Don't rush to Miami yet. The judge stayed her ruling pending appeal.

Will any Florida clerks of court have the guts to start issuing licenses because they swore to uphold the U.S. Constitution? The BoulderDenver and Pueblo Colorado clerks did. Stay tuned.

Friday, July 25, 2014

Now That Florida Has Gay Marriage, How Does That Affect Employee Rights?

Okay, okay. I know we don't have gay marriage in Florida quite yet. The July 17 Florida ruling on gay marriage only applies to the Keys, and it's stayed pending appeal. Still, there are multiple cases pending around the state, and it's only a matter of time before someone starts issuing licenses and performing marriages.

How does that affect employee rights? There are several ways Florida employees and employers will be impacted once gay marriage starts happening in Florida, so start preparing now:

Family and Medical Leave: Because FMLA applies to leave for care of spouses, Florida employers will have to start granting leave for gay employees who are married. If you have a sick partner and are married, you may qualify for FMLA leave, assuming your employer is large enough and you've been there at least a year. Start gathering those forms and have them ready for your spouse's doctor to fill out so you can put in for leave once you're married if your partner is sick.

Pensions: Spousal benefits will have to be updated to include gay married couples. You will need to make sure you adjust any defined benefit plans if you want to include your new spouse.

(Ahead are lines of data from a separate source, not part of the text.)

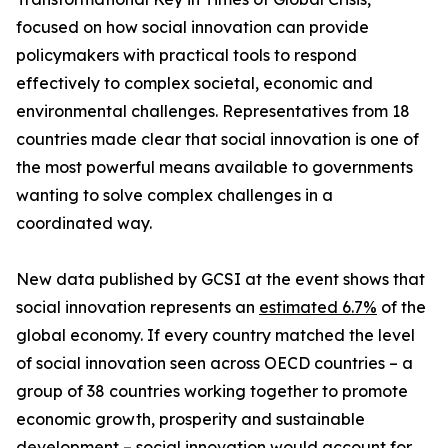
focused on how social innovation can provide
policymakers with practical tools to respond
effectively to complex societal, economic and
environmental challenges. Representatives from 18
countries made clear that social innovation is one of
the most powerful means available to governments
wanting to solve complex challenges in a
coordinated way.
New data published by GCSI at the event shows that
social innovation represents an
estimated 6.7%
of the
global economy. If every country matched the level
of social innovation seen across OECD countries – a
group of 38 countries working together to promote
economic growth, prosperity and sustainable
development – social innovation would account for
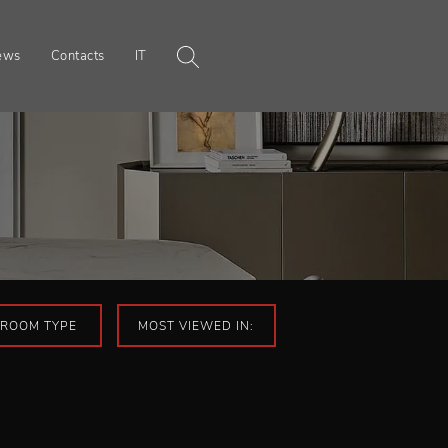
ews
Contacts
IT
ROOM TYPE
MOST VIEWED IN:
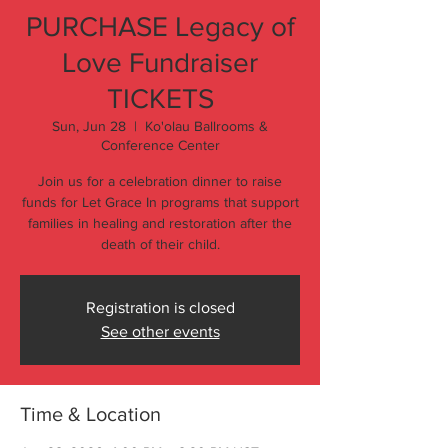
PURCHASE Legacy of
Love Fundraiser
TICKETS
Sun, Jun 28
  |  
Ko'olau Ballrooms &
Conference Center
Join us for a celebration dinner to raise
funds for Let Grace In programs that support
families in healing and restoration after the
death of their child.
Registration is closed
See other events
Time & Location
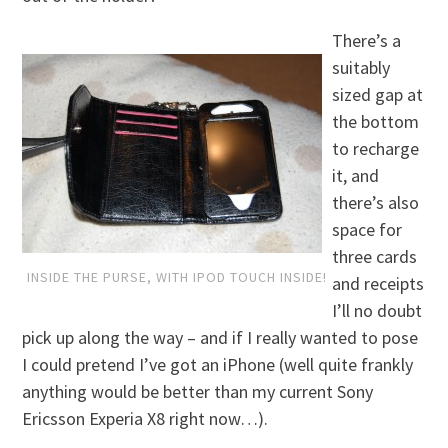
There’s a
suitably
sized gap at
the bottom
to recharge
it, and
there’s also
space for
three cards
INSIDE THE PURSE, WITH IPOD TOUCH INSIDE!
and receipts
I’ll no doubt
pick up along the way – and if I really wanted to pose
I could pretend I’ve got an iPhone (well quite frankly
anything would be better than my current Sony
Ericsson Experia X8 right now…).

Benefits: Health and life insurance will have to be updated to include spouses of gay employees. If your new spouse needs coverage, you need to contact HR to get them on the plan ASAP.

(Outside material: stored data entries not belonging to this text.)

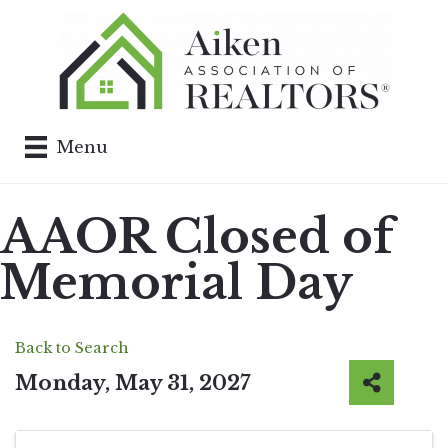
Menu
AAOR Closed of
Memorial Day
Back to Search
Monday, May 31, 2027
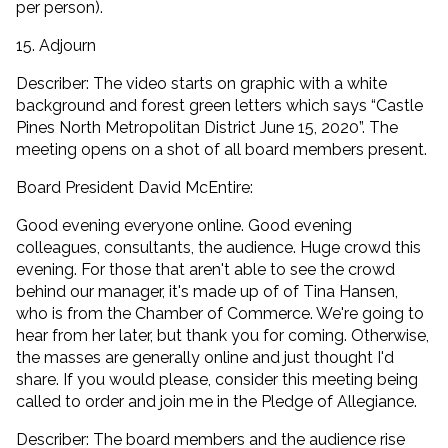
per person).
15. Adjourn
Describer: The video starts on graphic with a white
background and forest green letters which says “Castle
Pines North Metropolitan District June 15, 2020”. The
meeting opens on a shot of all board members present.
Board President David McEntire:
Good evening everyone online. Good evening
colleagues, consultants, the audience. Huge crowd this
evening. For those that aren't able to see the crowd
behind our manager, it's made up of of Tina Hansen,
who is from the Chamber of Commerce. We're going to
hear from her later, but thank you for coming. Otherwise,
the masses are generally online and just thought I'd
share. If you would please, consider this meeting being
called to order and join me in the Pledge of Allegiance.
Describer: The board members and the audience rise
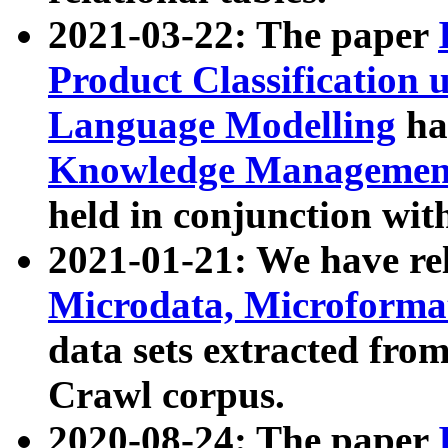
2021-03-22: The paper
Product Classification 
Language Modelling
has
Knowledge Management
held in conjunction wit
2021-01-21: We have r
Microdata, Microform
data sets extracted fr
Crawl corpus.
2020-08-24: The paper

Marital status discrimination: While it still isn't illegal in Florida to discriminate based on sexual orientation, except in some counties and cities, it will be illegal to discriminate against employees just because you don't believe in gay marriage or don't like that they married a same-sex partner. If your employer starts treating you differently after your marriage, you may have a discrimination claim.

Tax filing status: Once you're married, you'll be able to update your tax filing status and employers will have to deal with updated W-4 forms with revised withholdings.

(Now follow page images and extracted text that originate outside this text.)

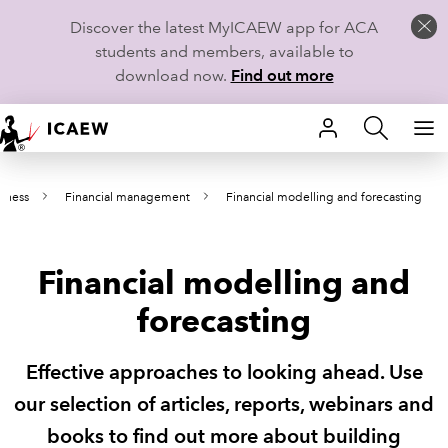
Discover the latest MyICAEW app for ACA
students and members, available to
download now.
Find out more
HOME
iness
Financial management
Financial modelling and forecasting
MEMBERSHIP
LEARN
Financial modelling and
CAREERS
forecasting
STUDENTS
Effective approaches to looking ahead. Use
TECHNICAL GUIDANCE AND NEWS
our selection of articles, reports, webinars and
books to find out more about building
COMMUNITIES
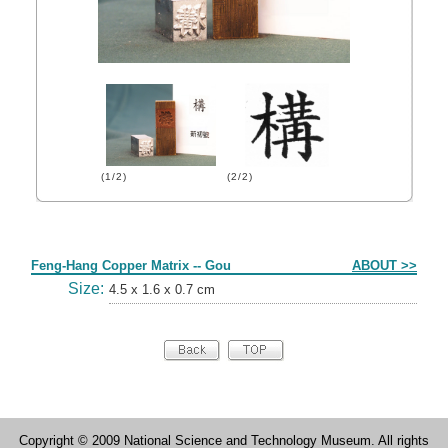
(1/2)
(2/2)
Form
Feng-Hang Copper Matrix -- Gou
ABOUT >>
Size:
4.5 x 1.6 x 0.7 cm
Copyright © 2009 National Science and Technology Museum. All rights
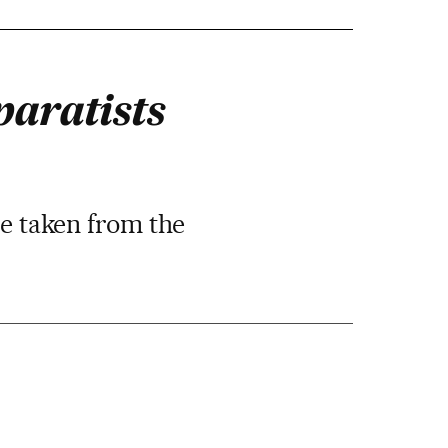
paratists
re taken from the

Confidentiality: If you have an agreement that says it can't be disclosed to anyone but your spouse, you may now disclose it to your married partner. This is one of the things I always have to caution unmarried couples, gay or straight about. You could be severely sanctioned if you tell a boyfriend/girlfriend/partner about, say, how much severance you got. All they have to do to mess you up is tell the employer they know what you got and all hell will break loose. Once you're married, you can probably tell and not be sanctioned for it.

Privilege: I absolutely hate having to exclude gay partners from attorney-client meetings, but it's necessary so there's no waiver of attorney-client privilege. Once you're married, your spouse can attend even attorney-client meetings with your permission.

Start planning now, because it's going to start happening very soon. Have your plan in place as to how you will protect your spouse before you say, "I do." And Florida employers, best have your management-side lawyer start updating your policies and forms to make sure you aren't caught flat-footed.